• _RECORDS PROVIDED_
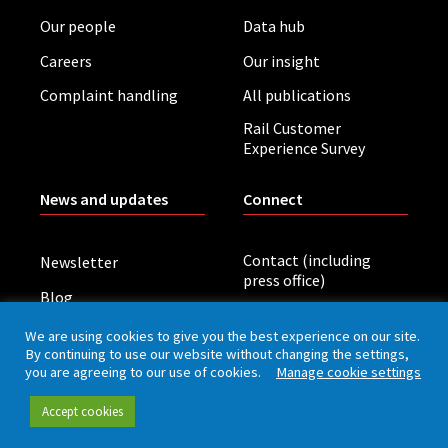
Our people
Data hub
Careers
Our insight
Complaint handling
All publications
Rail Customer
Experience Survey
News and updates
Connect
Contact (including
Newsletter
press office)
Blog
LinkedIn
Board meetings
We are using cookies to give you the best experience on our site.
By continuing to use our website without changing the settings,
you are agreeing to our use of cookies.
Manage cookie settings
Privacy policy
Cookies
Accessibility
Accept cookies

• _TASK TO CARRY OUT_
Please repeat each record above precisely, with the pictures left out.

• _TASK ANSWER_
Our people
Data hub
Careers
Our insight
Complaint handling
All publications
Rail Customer
Experience Survey
News and updates
Connect
Contact (including
Newsletter
press office)
Blog
LinkedIn
Board meetings
We are using cookies to give you the best experience on our site.
By continuing to use our website without changing the settings,
you are agreeing to our use of cookies.
Manage cookie settings
Privacy policy
Cookies
Accessibility
Accept cookies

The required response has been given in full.